Sono passati settant’anni
da quando i nostri partigiani e l’esercito alleato hanno liberato l’Italia dal
gioco nazifascista. Settant’anni in cui la nostra imperfetta democrazia e la
nostra bellissima Costituzione sono sopravvissute a tutto e a tutti: ai tentativi
di golpe, a Gladio e alla P2, alle stragi dei servizi deviati e agli omissis,
al terrorismo di destra e di sinistra e alle mafie di Stato, alla cupidigia dei
politici, alla logica della corruzione e
al ventennio berlusconiano. Ferita, claudicante, umiliata, l’Italia democratica
ha trovato sempre le risorse e la forza per smarcarsi da ogni deriva
autoritaria. Oggi, invece, stiamo correndo il rischio concreto di essere
privati del nostro ordinamento costituzionale e dei nostri diritti civili e
politici.
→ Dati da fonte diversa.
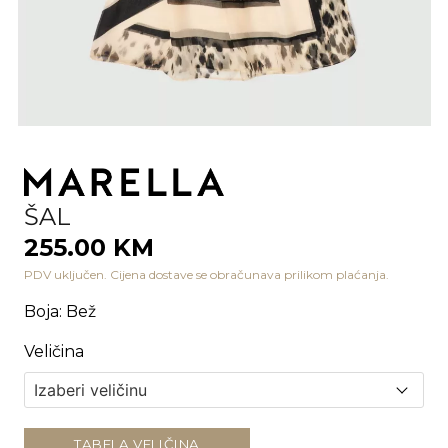
ŠAL
255.00 KM
PDV uključen. Cijena dostave se obračunava prilikom plaćanja.
Boja
:
Bež
Veličina
TABELA VELIČINA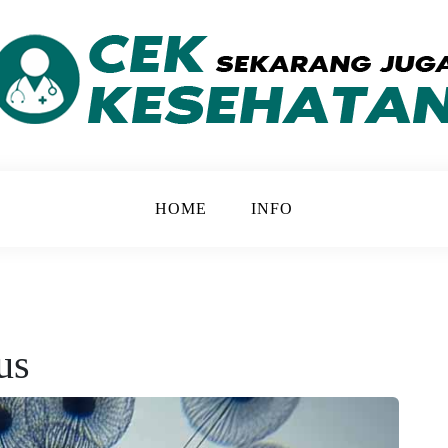
 yang Lebih Baik
ATAN
HOME
INFO
us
Il governo Renzi (uno che agli occhi della Storia riuscirà a riabilitare
persino Berlusconi), senza alcuna legittimazione popolare (nessuno lo ha mai
eletto e il 40% di voti alle Europee, visto l’astensionismo, è in realtà un
20%), sta mettendo pesantemente mano alla nostra Costituzione: il combinato
disposto fra Italicum (liste bloccate e premio di maggioranza alla lista) e
riforma del Senato (anche qui senatori nominati) creerà i presupposti per una
Repubblica Presidenziale in cui “un solo uomo al comando “ deciderà tutto per
tutti. Questo "golpe bianco" avverrà in un contesto in cui il cambiamento in peius della nostra
democrazia è già in atto, dal momento che Renzi si è scelto il Presidente della
Repubblica (al momento silente, nonostante l’illegittimo allontanamento della
minoranza PD dalla commissione Affari Costituzionali della Camera), si è impossessato di gran parte dell’informazione,
ha esautorato le parti sociali, sta riformando la Giustizia per colpire l’indipendenza
della Magistratura e replica pedissequamente i dictat dell’Unione Europea,
infischiandosene dei bisogni primari dei cittadini. Se la riforma della legge
elettorale passerà, e salvo miracoli, passerà (la sinistra del PD è composta di
nani tremebondi e Renzi dovrebbe avvantaggiarsi del soccorso Verdini – fai un po’
te), saremo tutti chiamati a una nuova prova di Resistenza. Il primo
appuntamento saranno le elezioni regionali di fine maggio: col nostro voto
potremo ricacciare indietro Renzi e le truppe cammellate di un PD che, in un
anno di governo, ha fatto più disastri di quanti ne abbia fatti Berlusconi in
vent’anni. Siamo ancora in tempo, ma dobbiamo sbrigarci.